Menemukan Kembali Bahasa Ibu
Menemukan kembali rasa cinta terhadap bahasa Indonesia lewat kelas pengantar linguistik di New York City.
Words by Whiteboard Journal
Suatu ketika, dosen kelas pengantar linguistik saya di New York bertanya kepada kelas berisikan 150 mahasiswa: “Is anyone here from Indonesia?” (“Apakah ada yang dari Indonesia di sini?”) Saya mengangkat tangan dengan percaya diri, meskipun waktu itu pikiran saya sedang berada di luar kelas linguistik—tangan saya menjadi satu-satunya tangan yang terangkat di kelas itu. Ketika beliau bertanya “where from?” (“dari mana?”) saya terdiam selama lima detik sebelum menjawab. “Jakarta,” saya jawab, berbohong sedikit karena beliau pasti tidak tahu dimana letak Tangerang Selatan di Indonesia. Dosen saya kemudian bercerita tentang kunjungannya ke Jakarta beberapa tahun yang lalu, di mana beliau sudah bersiap-siap belajar bahasa Indonesia dari buku-buku pelajaran akademis, namun tetap saja tidak bisa mengerti bahasa Indonesia yang orang-orang gunakan sehari-hari.
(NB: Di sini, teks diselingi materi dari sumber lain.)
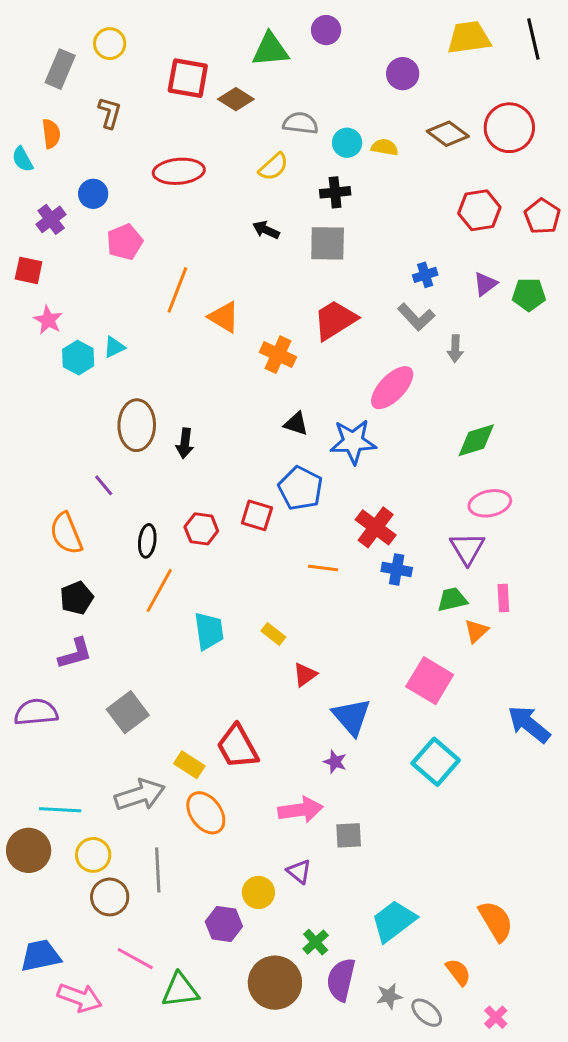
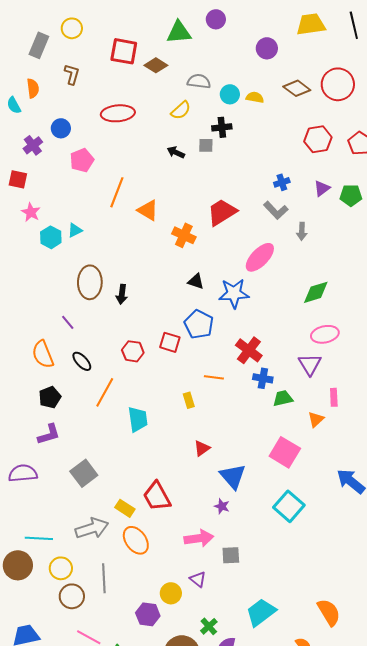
gray square: (328, 243) -> (206, 145), moved, size x0.6
black ellipse: (147, 541) -> (82, 361), moved, turned -50
green trapezoid: (452, 599) -> (283, 398), moved
yellow rectangle: (273, 634) -> (189, 400), moved, turned 35

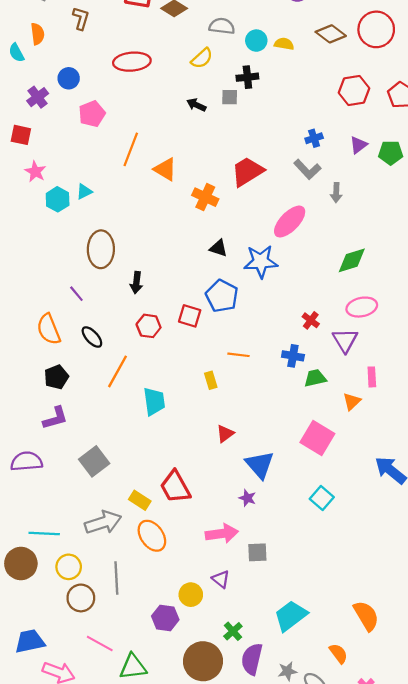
black arrow: (122, 294) -> (136, 283), moved
red cross: (249, 350) -> (311, 320), moved, size x0.6
cyan square: (289, 506) -> (322, 498), size x0.7

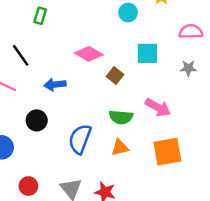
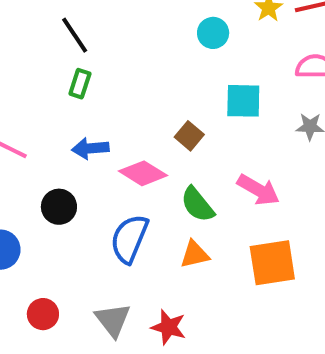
green rectangle: (40, 16) -> (80, 84), moved
pink diamond: (89, 54) -> (143, 173), moved
black line: (21, 55) -> (75, 35), moved
green semicircle: (121, 117) -> (197, 204), turned 45

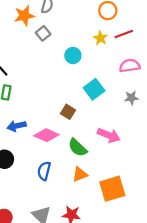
cyan square: (243, 101) -> (94, 89), turned -30
blue semicircle: (129, 239) -> (44, 171), size x0.7
orange square: (272, 263) -> (112, 189), moved

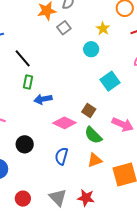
yellow star: (100, 38) -> (103, 28), moved
brown square: (68, 112) -> (89, 110), moved
blue arrow: (17, 126) -> (43, 99), moved

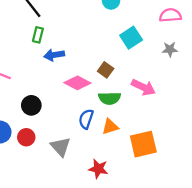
green semicircle: (93, 135) -> (110, 98), turned -48
blue semicircle: (61, 156) -> (86, 119), moved
gray triangle: (58, 197) -> (60, 147), moved
red circle: (23, 199) -> (26, 137), moved

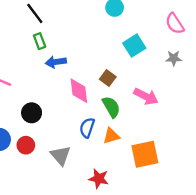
pink semicircle: (170, 15) -> (175, 24), turned -120
green rectangle: (38, 35) -> (40, 41), turned -35
pink diamond: (77, 83) -> (79, 91), turned 55
green semicircle: (110, 98) -> (111, 107), turned -120

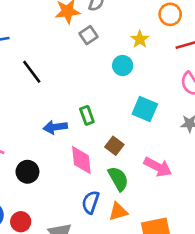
green rectangle: (40, 41) -> (87, 115), moved
cyan square: (134, 46) -> (145, 109), turned -35
black circle: (32, 113) -> (27, 172), moved

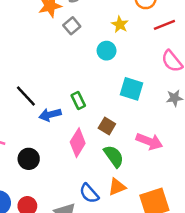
black line: (32, 72) -> (26, 96), moved
pink diamond: (81, 160) -> (78, 143), turned 44
blue semicircle: (91, 202) -> (89, 193), moved, turned -55

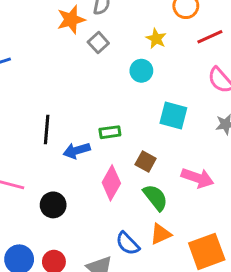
black line: (26, 96) -> (47, 129), turned 50
green rectangle: (78, 101) -> (110, 132), turned -70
Beliau pun harus menggunakan apa yang beliau deskripsikan sebagai “bahasa Indonesia pidgin” (dalam ilmu linguistik, pidgin adalah bahasa kontak yang dipakai kelompok orang yang tidak mengerti satu sama lain—dalam konteks ini, mungkin beliau ingin mengatakan bahwa bahasa Indonesia yang beliau pakai dicampur dengan bahasa Inggris). Beliau menjelaskan, bahasa Indonesia adalah satu dari banyak bahasa di dunia yang bahasa sehari-harinya sangat berbeda dibandingkan dengan bahasa yang diajarkan di sekolah-sekolah.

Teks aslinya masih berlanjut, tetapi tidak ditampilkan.